La scelta di Nico Mannion di lasciare l’Nba dopo un solo anno per firmare con la Virtus Bologna è strana solo in apparenza. Il figlio di Pace sa di aver bisogno di giocare per continuare a crescere e i campioni d’Italia gli hanno offerto proprio questo. Più dei Golden State Warriors, la squadra che l’ha portato in Nba ma che non ha creduto fino in fondo in lui. Nico porta in Serie A l’incoscienz­a dei suoi 20 anni, quella faccia tosta che ha fatto innamorare l’Italia e l’ha trasformat­o in uno dei protagonis­ti della cavalcata al Preolimpic­o di Belgrado prima e a Tokyo poi, dove Mannion è stato secondo solo a Simone Fontecchio nelle valutazion­i dei migliori azzurri. Non ha paura di niente, ha voglia di migliorare pur conoscendo bene il suo valore, già alto per il campionato italiano.

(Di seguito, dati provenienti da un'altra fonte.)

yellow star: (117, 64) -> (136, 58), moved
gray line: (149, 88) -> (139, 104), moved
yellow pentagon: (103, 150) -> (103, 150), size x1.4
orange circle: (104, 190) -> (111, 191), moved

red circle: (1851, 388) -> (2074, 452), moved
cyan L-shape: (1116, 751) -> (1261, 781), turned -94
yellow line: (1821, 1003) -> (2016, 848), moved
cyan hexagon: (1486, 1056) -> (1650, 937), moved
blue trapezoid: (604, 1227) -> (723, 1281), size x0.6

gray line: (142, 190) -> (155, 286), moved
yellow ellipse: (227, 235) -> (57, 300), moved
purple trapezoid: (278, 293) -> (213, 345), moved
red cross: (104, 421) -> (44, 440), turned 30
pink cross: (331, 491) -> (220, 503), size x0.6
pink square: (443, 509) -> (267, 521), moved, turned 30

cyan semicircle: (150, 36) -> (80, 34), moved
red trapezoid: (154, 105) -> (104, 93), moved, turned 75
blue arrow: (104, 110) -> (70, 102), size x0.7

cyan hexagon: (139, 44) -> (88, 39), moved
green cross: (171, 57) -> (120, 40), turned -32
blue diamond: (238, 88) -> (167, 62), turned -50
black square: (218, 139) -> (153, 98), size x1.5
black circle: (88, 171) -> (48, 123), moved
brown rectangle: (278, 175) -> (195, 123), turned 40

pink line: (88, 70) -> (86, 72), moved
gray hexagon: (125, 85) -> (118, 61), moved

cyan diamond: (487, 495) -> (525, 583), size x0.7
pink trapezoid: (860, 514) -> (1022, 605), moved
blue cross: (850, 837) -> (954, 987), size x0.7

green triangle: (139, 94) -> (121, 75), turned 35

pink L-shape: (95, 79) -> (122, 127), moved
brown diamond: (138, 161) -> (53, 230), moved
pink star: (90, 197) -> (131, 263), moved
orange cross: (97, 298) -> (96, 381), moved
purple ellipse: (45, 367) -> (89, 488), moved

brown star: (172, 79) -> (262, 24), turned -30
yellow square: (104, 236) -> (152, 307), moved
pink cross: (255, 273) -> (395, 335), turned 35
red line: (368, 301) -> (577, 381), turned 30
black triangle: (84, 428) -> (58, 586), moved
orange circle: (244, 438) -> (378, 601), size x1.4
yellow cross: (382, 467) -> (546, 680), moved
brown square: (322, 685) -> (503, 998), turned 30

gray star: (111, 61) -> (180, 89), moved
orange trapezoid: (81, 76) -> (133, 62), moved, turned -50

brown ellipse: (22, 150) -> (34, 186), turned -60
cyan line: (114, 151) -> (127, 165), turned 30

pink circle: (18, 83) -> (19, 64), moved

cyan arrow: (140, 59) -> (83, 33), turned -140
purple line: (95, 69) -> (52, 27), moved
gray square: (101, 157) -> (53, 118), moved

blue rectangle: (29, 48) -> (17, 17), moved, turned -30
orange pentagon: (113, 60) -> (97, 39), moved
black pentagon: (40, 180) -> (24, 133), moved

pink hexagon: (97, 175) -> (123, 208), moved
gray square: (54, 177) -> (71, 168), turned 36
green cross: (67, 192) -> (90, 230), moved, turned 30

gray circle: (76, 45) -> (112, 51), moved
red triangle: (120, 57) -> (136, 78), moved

Con la Virtus (applausi per questo ennesimo colpo da chi ha voglia di diventare ancora più grande) è successo tutto molto in fretta, ma Nico era troppo affascinat­o dai racconti di papà Pace sulla sua avventura italiana per lasciarsi sfuggire questa occasione. Porta in Italia quello che ha imparato nella sua stagione con Steph Curry come mentore, un’annata in cui è cresciuto come tiratore, come difensore, come gestore della squadra. È da questo che dovrà ripartire alla corte di Sergio Scariolo: il suo obiettivo a lungo termine sarà quello di guadagnars­i prima possibile il ritorno in Nba, ma la Virtus per lui anziché un parcheggio è un’altra occasione per crescere, avendo minuti e partite importanti a disposizio­ne per continuare a fare progressi, per mostrare che quello che ha fatto innamorare l’Italia di lui può essere replicato con continuità. Nico è uno di quelli che migliorano giocando: in Nba avrebbe dovuto sudare per scampoli di partita, alla Virtus avrà tante responsabi­lità. Quelle di cui ha bisogno per tirare fuori il meglio.